Startimes’ growing presence now extends to about 23 countries in Africa with Over 4 million subscribers
At the just concluded DISCOP 2014, one of the key speakers was the Managing Director of Startimes’ Media Department, Mike Dearham. In his speech, he laid out an ambitious vision for the Chinese company’s burgeoning Pay TV enterprise in Africa. He said that Startimes was setting about aggressive investments in content especially those with a local imprint as well as sports content. The medium-term goal is to bridge the content gap between the company and more established Pay TV competitors such as marketplace titan DStv.

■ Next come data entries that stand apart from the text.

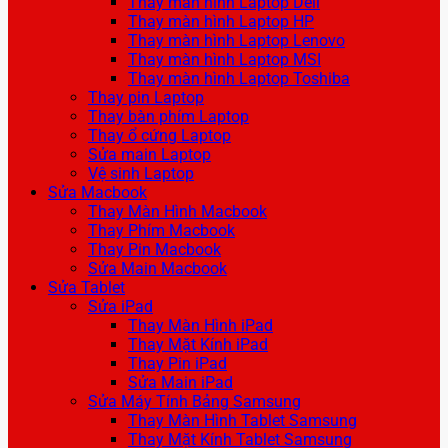
Thay màn hình Laptop Dell
Thay màn hình Laptop HP
Thay màn hình Laptop Lenovo
Thay màn hình Laptop MSI
Thay màn hình Laptop Toshiba
Thay pin Laptop
Thay bàn phím Laptop
Thay ổ cứng Laptop
Sửa main Laptop
Vệ sinh Laptop
Sửa Macbook
Thay Màn Hình Macbook
Thay Phím Macbook
Thay Pin Macbook
Sửa Main Macbook
Sửa Tablet
Sửa iPad
Thay Màn Hình iPad
Thay Mặt Kính iPad
Thay Pin iPad
Sửa Main iPad
Sửa Máy Tính Bảng Samsung
Thay Màn Hình Tablet Samsung
Thay Mặt Kính Tablet Samsung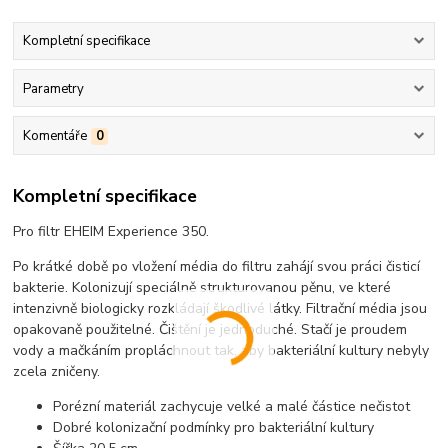
Kompletní specifikace
Parametry
Komentáře
0
Kompletní specifikace
Pro filtr EHEIM Experience 350.
Po krátké době po vložení média do filtru zahájí svou práci čisticí
bakterie. Kolonizují speciálně strukturovanou pěnu, ve které
intenzivně biologicky rozkládají škodlivé látky. Filtrační média jsou
opakovaně použitelné. Čištění je jednoduché. Stačí je proudem
vody a mačkáním propláchnout tak, aby bakteriální kultury nebyly
zcela zničeny.
Porézní materiál zachycuje velké a malé částice nečistot
Dobré kolonizační podmínky pro bakteriální kultury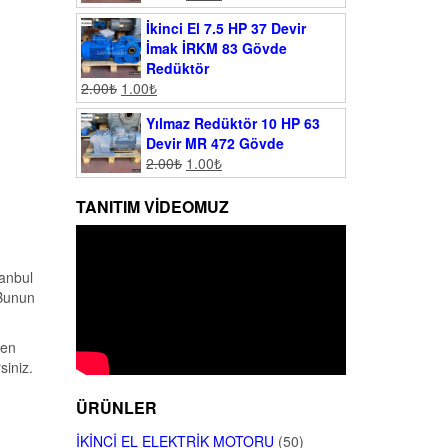
İkinci El 7.5 HP 37 Devir
İmak İRKM 83 Gövde
Redüktör
2.00
₺
1.00
₺
Yılmaz Redüktör 10 HP 63
Devir MR 472 Gövde
2.00
₺
1.00
₺
TANITIM VIDEOMUZ
tanbul
Bunun
yen
siniz.
ÜRÜNLER
İKINCI EL ELEKTRIK MOTORU
(50)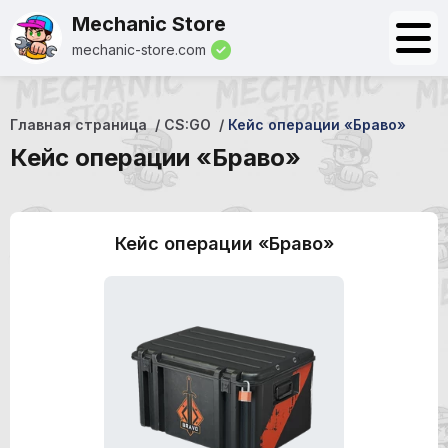
Mechanic Store
mechanic-store.com
Главная страница
CS:GO
Кейс операции «Браво»
Кейс операции «Браво»
Кейс операции «Браво»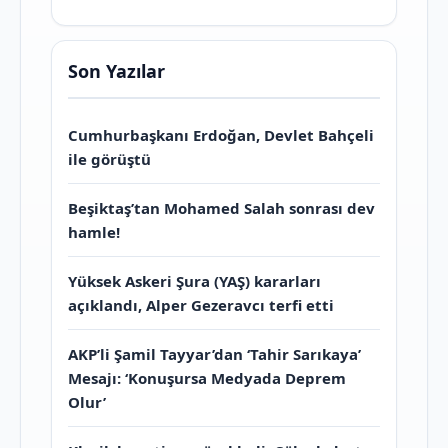
Son Yazılar
Cumhurbaşkanı Erdoğan, Devlet Bahçeli
ile görüştü
Beşiktaş’tan Mohamed Salah sonrası dev
hamle!
Yüksek Askeri Şura (YAŞ) kararları
açıklandı, Alper Gezeravcı terfi etti
AKP’li Şamil Tayyar’dan ‘Tahir Sarıkaya’
Mesajı: ‘Konuşursa Medyada Deprem
Olur’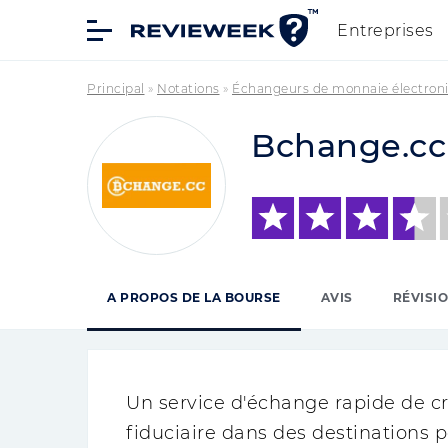
Entreprises
Principal
»
Notations
»
Échangeurs de monnaie électron
Bchange.cc
A PROPOS DE LA BOURSE
AVIS
RÉVISI
Un service d'échange rapide de 
fiduciaire dans des destinations p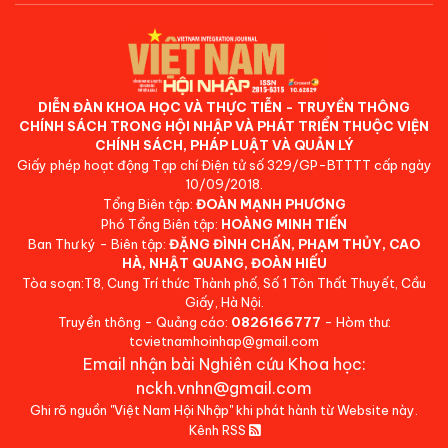
DIỄN ĐÀN KHOA HỌC VÀ THỰC TIỄN - TRUYỀN THÔNG
CHÍNH SÁCH TRONG HỘI NHẬP VÀ PHÁT TRIỂN THUỘC VIỆN
CHÍNH SÁCH, PHÁP LUẬT VÀ QUẢN LÝ
Giấy phép hoạt động Tạp chí Điện tử số 329/GP-BTTTT cấp ngày
10/09/2018.
Tổng Biên tập:
ĐOÀN MẠNH PHƯƠNG
Phó Tổng Biên tập:
HOÀNG MINH TIẾN
Ban Thư ký - Biên tập:
ĐẶNG ĐÌNH CHẤN, PHẠM THỦY, CAO
HÀ, NHẬT QUANG, ĐOÀN HIẾU
Tòa soạn:T8, Cung Trí thức Thành phố, Số 1 Tôn Thất Thuyết, Cầu
Giấy, Hà Nội.
Truyền thông - Quảng cáo:
0826166777
- Hòm thư:
tcvietnamhoinhap@gmail.com
Email nhận bài Nghiên cứu Khoa học:
nckh.vnhn@gmail.com
Ghi rõ nguồn "Việt Nam Hội Nhập" khi phát hành từ Website này.
Kênh RSS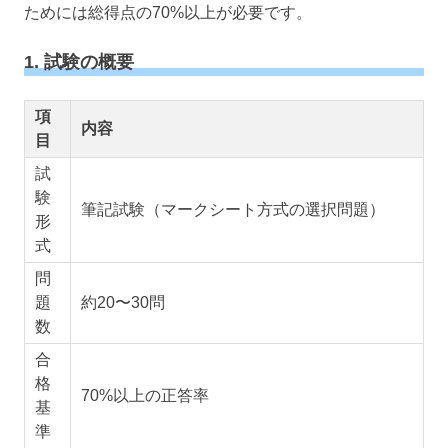
ためには総得点の70%以上が必要です。
1. 試験の概要
項
内容
目
試
験
筆記試験（マークシート方式の選択問題）
形
式
問
題
約20〜30問
数
合
格
70%以上の正答率
基
準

At its inception, Startimes had linked up with state broadcasters in countries they berthed. These alliances enabled the company to set up DTT services in an increasing number of countries in Africa with pricing at the bottom of the market also strategic to its market penetration in countries it was new to. There was however a content deficit as they offered only one bouquet with fairly basic content. With the passing of time, the company has improved on its content and now appears ready for a big push that could see them ruffle the feathers of other industry players like DStv and MyTV.
To help propel this expansion initiative, Startimes recently secured the services of Mike Dearham, who has previous work experience with DStv and distributor Cote Quest. Dearham will head the department which is essentially responsible for content development and has already worked swiftly to poach Gary Rathbone, previously of Supersports to be Head of Sports at the company. The company expects that these seasoned hands on board will aid in efforts to break open DStv’s clenched fist of sports content within the region.
Startimes’ growing presence now extends to about 23 countries in Africa with 4 million subscribers, with Nigeria expectedly its biggest market due to the country’s large population figures. Its DTT platform has over 200 channels on the premium bouquet and it has pushed through programming in local languages with African language channels, including one in Swahili and another in Ibo.